All lines after the one containing "Obraz, Kotek, Kot, Koty!" are needed, along with that line itself. Please repeat them exactly through the end of the entries.

********************

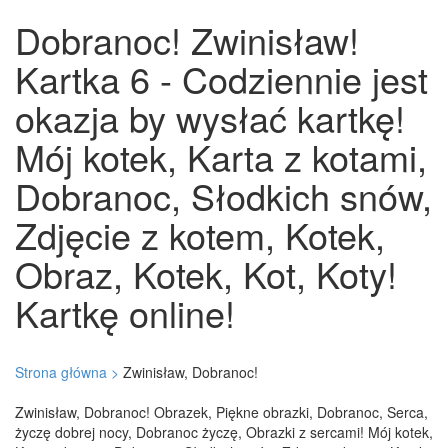
Dobranoc! Zwinisław!
Kartka 6 - Codziennie jest
okazja by wysłać kartkę!
Mój kotek, Karta z kotami,
Dobranoc, Słodkich snów,
Zdjęcie z kotem, Kotek,
Obraz, Kotek, Kot, Koty!
Kartkę online!
Strona główna >
Zwinisław, Dobranoc!
Zwinisław, Dobranoc! Obrazek, Piękne obrazki, Dobranoc, Serca,
życzę dobrej nocy, Dobranoc życzę, Obrazki z sercami! Mój kotek,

********************

> [TASK RESPONSE]:
Obraz, Kotek, Kot, Koty!
Kartkę online!
Strona główna >
Zwinisław, Dobranoc!
Zwinisław, Dobranoc! Obrazek, Piękne obrazki, Dobranoc, Serca,
życzę dobrej nocy, Dobranoc życzę, Obrazki z sercami! Mój kotek,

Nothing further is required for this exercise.